1. Department of Animal Science and Technology, National Taiwan University, Taipei 106, Taiwan.
2. Department of Wood Based Materials and Design, National Chiayi University, Chiayi 600, Taiwan.
3. Taiwan Livestock Research Institute, Council of Agriculture, Tainan 712, Taiwan.
* These authors contributed equally to the work.
Background: The mucus integrity and abnormal inflammatory response are the crucial biomarker of inflammatory bowel disease (IBD). Velvet antler (VA) has been used as traditional Chinese medicines for many years. Anti-inflammatory property was demonstrated via suppression of cyclooxygenase-2 and cytokines protein expression. And it has further proved to promote wound healing in streptozotocin-induced diabetic rats model. The aforementioned functionalities of VA extracts may be associated with the treatment of IBD. Thus, the aim of present study was to evaluate the effect of velvet antler water extracts form Formosan Sambar deer (Rusa unicolor swinhoei, SVAE) and red deer (Cervus elaphus, RVAE) on the barrier function and to investigate the possible mechanism using in vitro model.
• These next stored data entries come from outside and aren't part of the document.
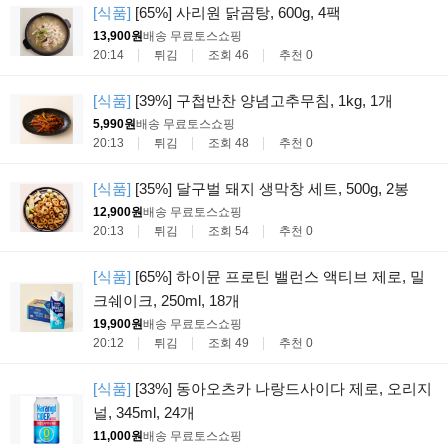
[식품]
[65%] 사리원 닭곰탕, 600g, 4팩
13,900원
배송 무료
토스쇼핑
20:14
튀김
조회 46
추천 0
[식품]
[39%] 구첩반찬 양념고추무침, 1kg, 1개
5,990원
배송 무료
토스쇼핑
20:13
튀김
조회 48
추천 0
[식품]
[35%] 달구벌 돼지 생막창 세트, 500g, 2봉
12,900원
배송 무료
토스쇼핑
20:13
튀김
조회 54
추천 0
[식품]
[65%] 하이뮨 프로틴 밸런스 액티브 제로, 밀
크쉐이크, 250ml, 18개
19,900원
배송 무료
토스쇼핑
20:12
튀김
조회 49
추천 0
[식품]
[33%] 동아오츠카 나랑드사이다 제로, 오리지
널, 345ml, 24개
11,000원
배송 무료
토스쇼핑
Methods: Human colonic epithelial cell models (Caco-2) were co-cultured with various concentrations of both SVAE and RVAE (250-500 µg mL-1) in dextran sulfate sodium (DSS)-induced colitis model. Trans-epithelial electrical resistance (TEER) value and the macromolecule permeability of Fluorescein isothiocyanate (FITC)-labeled dextran were measured to evaluate the integrity of monolayer of Caco-2. Western blotting was performed for analysis of protein expressions of occludin, Zonula occludens-1 (ZO-1), claudin-1, claudin-2 and myosin light chain kinase (MLCK). The cytotoxicity was conducted by MTT assay.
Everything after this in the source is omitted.